§ **SOURCE MATERIAL**
::::::::::
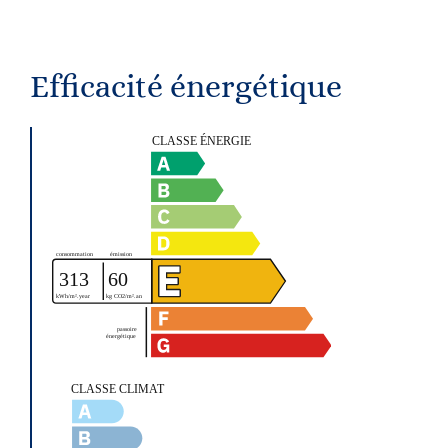
Efficacité énergétique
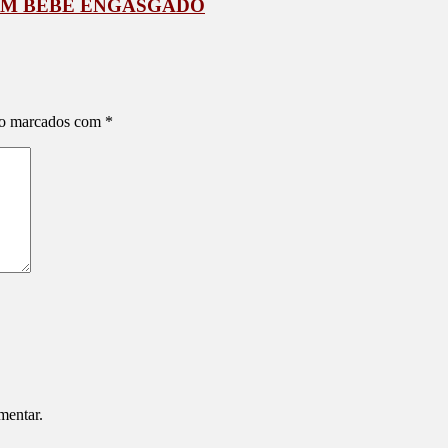
 UM BEBÊ ENGASGADO
ão marcados com
*
mentar.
::::::::::
§ **ACTIVITY**
Print the material again word for word. Please drop every picture.

§ **RESPONSE AREA**
Efficacité énergétique
 UM BEBÊ ENGASGADO
ão marcados com
*
mentar.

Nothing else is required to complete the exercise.